林年被粗暴的推进湿冷阴暗的县衙牢狱中,毫无反抗余地。他正想问这一切是为什么,牢门无情的咔嚓锁上。他扫了扫同牢的犯人,竟全是十里八村进山打猎的猎户,不由问道:“你们怎么也在这里?”

有个汉子答他:“我他娘的也想知道。操他娘的胡大少!”

林年无力的靠墙蹲了下去。

胡岳把林年送进大牢后,抖了抖衣袖,似在甩尽沾身的腌臜邪物。待整理好衣冠,才走入县衙旁一座阴暗的民房。

房内灯光如豆,光线照不开那一片黑暗,堪堪维持着自生自灭。

“大人,除了德胜武行和威佑镖行,阜平县会武艺的百姓,全都已经押进大牢。”胡岳声音发抖,全没了平日里的盛气凌人。

黑暗中,端坐一人,稳如泰山,面色阴沉,正是白日里与蔡衡交涉的蔡仲达。蔡仲达接着烛光,正端详一册文案,看也不看胡岳,说道:“有没有人拒捕反抗?”

胡岳愣了一下,接着迅速拱手回到:“禀大人,未曾发现有人拒捕。”他踟蹰了一番,缓缓说道:“今夜拘捕东沟村民林年,似有不忿,但未曾反抗。”

蔡仲达不等他喘息,快速问道:“此人有何背景?”

胡岳回道:“林年是本地土生土长的猎户,武艺是他亲叔所传。他是阜平县内数一数二的高手,难免仗着有些功夫,不服管教。”

蔡仲达放下手中书卷,紧紧盯着胡岳,说道:“回去告诉你爹,把这些人给我死死押在牢内,要是有什么疏忽,他这个典吏可以回乡种田了。”

尽管天气寒冷,胡岳仍是抹了一把额头冷汗,颤巍巍的说道:“大人,知县今儿得知牢内新增数十不法之人,已经定了明天开堂文案。要是他定了无罪释放,我们也没办法再把人压在县牢。”

蔡仲达冷哼一声,说道:“那你们爷俩就看知县大老爷的心情吧。有一人被释放,你们都不用再在这阜平县混了。”

胡岳正想反驳,张了张口,但是与蔡仲达那冷峻的眼神对视后,却一个字也说不出来,僵在原地。

蔡仲达挥了挥袖子,继续看那卷文案,说道:“你下去吧,把话带给你老爹,一字不漏。”

胡岳赶忙行了个礼,仓皇退下。

“陈文采,我操你祖宗。”蔡仲达对着黑暗,咬牙切齿的骂道。

数日前,蔡仲达接到戴衡传信后,下令典吏胡大铨以各种罪状收押全县习武之人。阜平苦穷之地,习武之人本就不多,不消几日,就已经把有些名号的闲散武人全部羁押。可他没想到知县陈文采竟要亲自升堂问案,公然与他作对。

蔡仲达盯着黑暗中的摇曳的烛火,气极反笑,面目狰狞。

“阿嚏!”在家中优哉游哉端坐品茶的陈文采打了一个喷嚏。他优雅的放下手中的茶杯,闭目沉思。

陈文采是成泰十二年的进士,那一年他三十四岁,正值人生巅峰,春风得意。科考高中后,随即被派任阜平任知县。当年他只身一人,背着个老旧包袱与满腔热血,腰板挺直的傲立在满目疮痍的城墙下,心内涌起的全是拯救苍生与济世安民,眼中全是大好河山和似锦前程。

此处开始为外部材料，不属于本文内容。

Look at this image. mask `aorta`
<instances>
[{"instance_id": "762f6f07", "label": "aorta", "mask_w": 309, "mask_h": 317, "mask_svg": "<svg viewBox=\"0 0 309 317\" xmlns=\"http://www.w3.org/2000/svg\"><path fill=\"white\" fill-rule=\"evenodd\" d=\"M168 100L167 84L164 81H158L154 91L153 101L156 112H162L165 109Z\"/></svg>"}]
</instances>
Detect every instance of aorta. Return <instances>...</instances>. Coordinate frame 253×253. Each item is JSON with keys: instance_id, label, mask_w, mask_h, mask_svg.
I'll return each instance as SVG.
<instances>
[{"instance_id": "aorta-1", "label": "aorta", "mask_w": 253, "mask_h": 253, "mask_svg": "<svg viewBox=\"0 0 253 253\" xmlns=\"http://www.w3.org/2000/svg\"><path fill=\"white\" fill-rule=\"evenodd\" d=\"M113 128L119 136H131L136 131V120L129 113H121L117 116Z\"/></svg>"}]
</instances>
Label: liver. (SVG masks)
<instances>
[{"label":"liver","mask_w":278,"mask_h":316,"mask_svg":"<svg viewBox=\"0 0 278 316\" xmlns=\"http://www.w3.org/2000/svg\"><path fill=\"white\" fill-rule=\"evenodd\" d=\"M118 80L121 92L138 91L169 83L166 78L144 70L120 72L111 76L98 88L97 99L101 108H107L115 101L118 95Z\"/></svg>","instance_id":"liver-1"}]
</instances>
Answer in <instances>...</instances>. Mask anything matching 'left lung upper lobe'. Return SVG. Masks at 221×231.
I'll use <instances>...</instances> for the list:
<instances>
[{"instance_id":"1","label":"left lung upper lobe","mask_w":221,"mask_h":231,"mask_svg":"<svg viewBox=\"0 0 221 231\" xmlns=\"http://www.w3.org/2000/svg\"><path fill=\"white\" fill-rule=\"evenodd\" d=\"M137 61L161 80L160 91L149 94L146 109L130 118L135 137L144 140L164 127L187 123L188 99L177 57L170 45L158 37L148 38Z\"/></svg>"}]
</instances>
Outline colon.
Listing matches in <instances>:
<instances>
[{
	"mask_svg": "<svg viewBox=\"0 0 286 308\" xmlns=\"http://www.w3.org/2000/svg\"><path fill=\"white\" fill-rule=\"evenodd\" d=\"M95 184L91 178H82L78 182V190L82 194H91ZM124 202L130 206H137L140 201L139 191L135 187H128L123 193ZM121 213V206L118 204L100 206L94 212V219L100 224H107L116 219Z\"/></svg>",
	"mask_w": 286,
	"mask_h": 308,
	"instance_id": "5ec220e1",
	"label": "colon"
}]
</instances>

六年说长不长说短不短,同学有的平步青云,高居部堂;有的身陷牢狱,不得翻身。

六年,他还在阜平县当着他的知县,六年的蹉跎,皱纹爬上眼角,白发斑驳青丝。

三年前,当年陈文采那届的科考主考官宋锦走马上任内阁首辅,他已快如死灰的心,重新燃起火苗。他立即行动,多番示好,深表忠心,已博得老师的青睐,前途似乎又光明了起来。

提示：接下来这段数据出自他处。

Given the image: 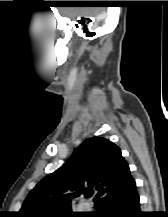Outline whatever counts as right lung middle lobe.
<instances>
[{"instance_id":"dd1d6c3e","label":"right lung middle lobe","mask_w":168,"mask_h":217,"mask_svg":"<svg viewBox=\"0 0 168 217\" xmlns=\"http://www.w3.org/2000/svg\"><path fill=\"white\" fill-rule=\"evenodd\" d=\"M53 217H82V216L81 215H54Z\"/></svg>"}]
</instances>
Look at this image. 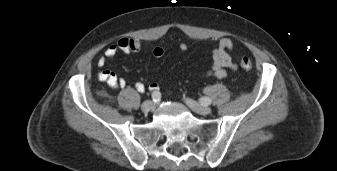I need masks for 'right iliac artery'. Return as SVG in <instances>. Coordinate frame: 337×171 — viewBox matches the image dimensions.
Returning a JSON list of instances; mask_svg holds the SVG:
<instances>
[{
    "instance_id": "82829eb1",
    "label": "right iliac artery",
    "mask_w": 337,
    "mask_h": 171,
    "mask_svg": "<svg viewBox=\"0 0 337 171\" xmlns=\"http://www.w3.org/2000/svg\"><path fill=\"white\" fill-rule=\"evenodd\" d=\"M161 98V93L159 91H155L152 93V99L154 102L159 101Z\"/></svg>"
}]
</instances>
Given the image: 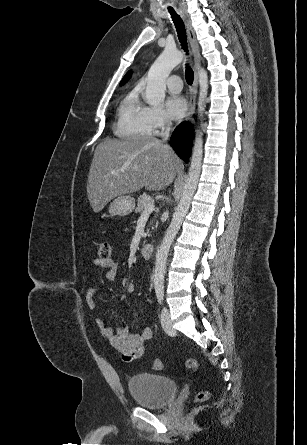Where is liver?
Listing matches in <instances>:
<instances>
[{
	"instance_id": "obj_1",
	"label": "liver",
	"mask_w": 307,
	"mask_h": 445,
	"mask_svg": "<svg viewBox=\"0 0 307 445\" xmlns=\"http://www.w3.org/2000/svg\"><path fill=\"white\" fill-rule=\"evenodd\" d=\"M179 164L168 144L155 136L104 138L97 144L87 180V194L94 212L115 196L141 190H162L173 182ZM110 170H121L110 174Z\"/></svg>"
}]
</instances>
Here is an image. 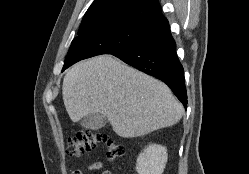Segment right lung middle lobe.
<instances>
[{
	"label": "right lung middle lobe",
	"instance_id": "dd1d6c3e",
	"mask_svg": "<svg viewBox=\"0 0 249 174\" xmlns=\"http://www.w3.org/2000/svg\"><path fill=\"white\" fill-rule=\"evenodd\" d=\"M147 28V25L139 23H118L78 31V35L71 43L62 71L80 60L128 49L143 39Z\"/></svg>",
	"mask_w": 249,
	"mask_h": 174
}]
</instances>
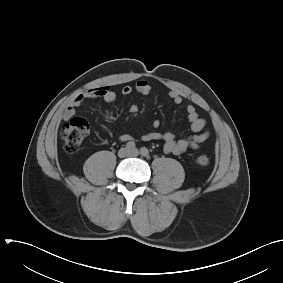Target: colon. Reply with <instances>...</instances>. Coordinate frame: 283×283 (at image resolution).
Here are the masks:
<instances>
[{
  "label": "colon",
  "mask_w": 283,
  "mask_h": 283,
  "mask_svg": "<svg viewBox=\"0 0 283 283\" xmlns=\"http://www.w3.org/2000/svg\"><path fill=\"white\" fill-rule=\"evenodd\" d=\"M89 125L86 120L75 117L62 126L60 136L63 141L64 148L68 152L78 150L86 137ZM195 163L200 167H206L210 163V158L206 154H199L195 158Z\"/></svg>",
  "instance_id": "5ec220e1"
}]
</instances>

两年前,蔡仲达走马上任真定府锦衣卫百户,对地方官监察倍加严苛。不过,陈文采几年苦心经营,阜平已如铁板一块,在他严防死守与利益诱惑下,与蔡仲达处的也算面上和谐,相安无事。但他深知天下乌鸦一般黑,卧榻之侧的虎狼岂是易与,一直小心提防。

果然,数日前蔡仲达命胡大铨以各种莫名罪名羁押了数十名阜平武人,陈文采心知此事必有蹊跷,赶忙发加急密信送往京城恩师处。今日京城那边已传回消息,所言并不详尽,只说白莲教蠢蠢欲动云云,让他背地破坏锦衣卫行动。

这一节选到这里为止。